__Task directions__
From the material below, return exactly the lines starting at the one that holds "VAI ALLA PAGINA" and ending at the one that holds "Terbaik bukan berarti". Pictures stay out of the answer.

::: Data supplied

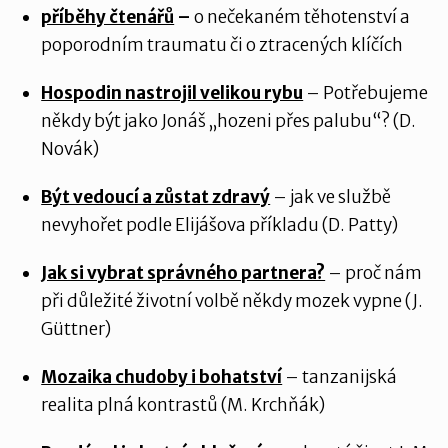
příběhy čtenářů
–
o nečekaném těhotenství a
poporodním traumatu či o ztracených klíčích
Hospodin nastrojil velikou rybu
– Potřebujeme
někdy být jako Jonáš „hozeni přes palubu“? (D.
Novák)
Být vedoucí a zůstat zdravý
– jak ve službě
nevyhořet podle Elijášova příkladu (D. Patty)
Jak si vybrat správného partnera?
– proč nám
při důležité životní volbě někdy mozek vypne (J.
Güttner)
Mozaika chudoby i bohatství
– tanzanijská
realita plná kontrastů (M. Krchňák)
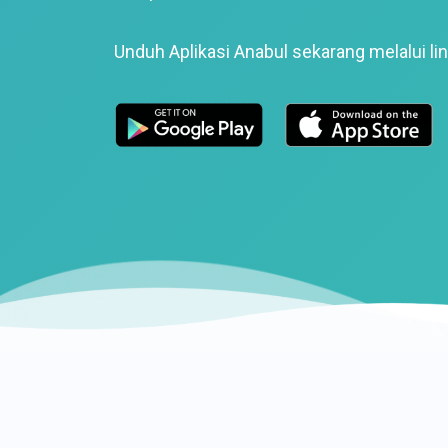
Unduh Aplikasi Anabul sekarang melalui lin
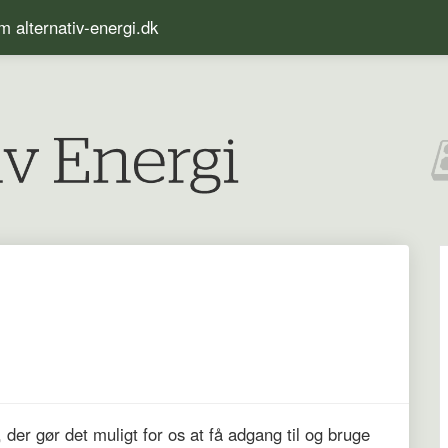
 alternativ-energi.dk
der gør det muligt for os at få adgang til og bruge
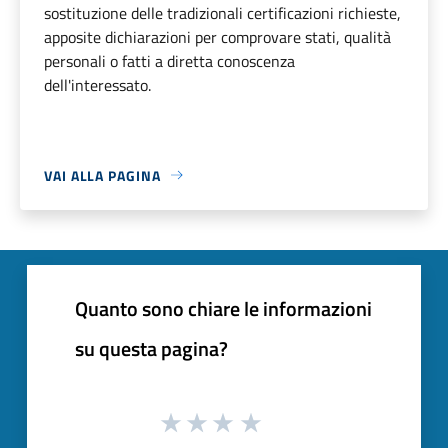
sostituzione delle tradizionali certificazioni richieste,
apposite dichiarazioni per comprovare stati, qualità
personali o fatti a diretta conoscenza
dell'interessato.
VAI ALLA PAGINA
Quanto sono chiare le informazioni
su questa pagina?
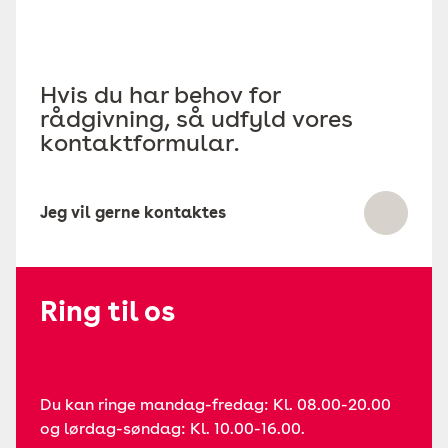
Hvis du har behov for
rådgivning, så udfyld vores
kontaktformular.
Jeg vil gerne kontaktes
Ring til os
Du kan ringe mandag-fredag: Kl. 08.00-20.00
og lørdag-søndag: Kl. 10.00-16.00.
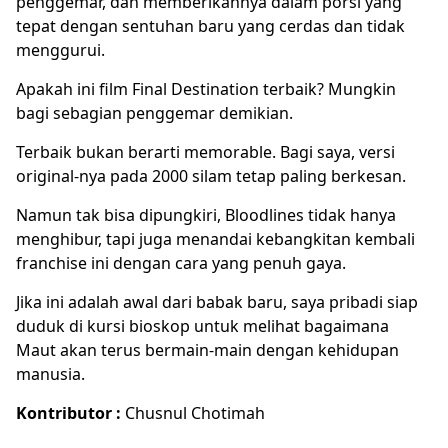
penggemar, dan memberikannya dalam porsi yang
tepat dengan sentuhan baru yang cerdas dan tidak
menggurui.
Apakah ini film Final Destination terbaik? Mungkin
bagi sebagian penggemar demikian.
Terbaik bukan berarti memorable. Bagi saya, versi
original-nya pada 2000 silam tetap paling berkesan.
Namun tak bisa dipungkiri, Bloodlines tidak hanya
menghibur, tapi juga menandai kebangkitan kembali
franchise ini dengan cara yang penuh gaya.
Jika ini adalah awal dari babak baru, saya pribadi siap
duduk di kursi bioskop untuk melihat bagaimana
Maut akan terus bermain-main dengan kehidupan
manusia.
Kontributor :
Chusnul Chotimah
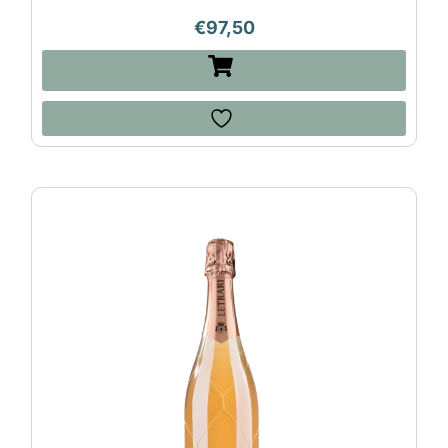
€
97,50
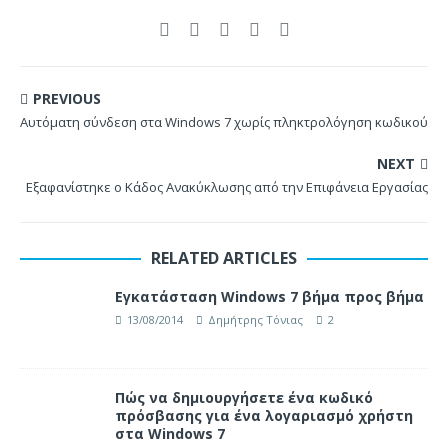
PREVIOUS
Αυτόματη σύνδεση στα Windows 7 χωρίς πληκτρολόγηση κωδικού
NEXT
Εξαφανίστηκε ο Κάδος Ανακύκλωσης από την Επιφάνεια Εργασίας
RELATED ARTICLES
Εγκατάσταση Windows 7 βήμα προς βήμα
13/08/2014
Δημήτρης Τόνιας
2
Πώς να δημιουργήσετε ένα κωδικό
πρόσβασης για ένα λογαριασμό χρήστη
στα Windows 7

::::::

__Answer to the problem__
VAI ALLA PAGINA
Quanto sono chiare le informazioni
su questa pagina?
Hvis du har behov for
rådgivning, så udfyld vores
kontaktformular.
Jeg vil gerne kontaktes
Ring til os
Du kan ringe mandag-fredag: Kl. 08.00-20.00
og lørdag-søndag: Kl. 10.00-16.00.
penggemar, dan memberikannya dalam porsi yang
tepat dengan sentuhan baru yang cerdas dan tidak
menggurui.
Apakah ini film Final Destination terbaik? Mungkin
bagi sebagian penggemar demikian.
Terbaik bukan berarti memorable. Bagi saya, versi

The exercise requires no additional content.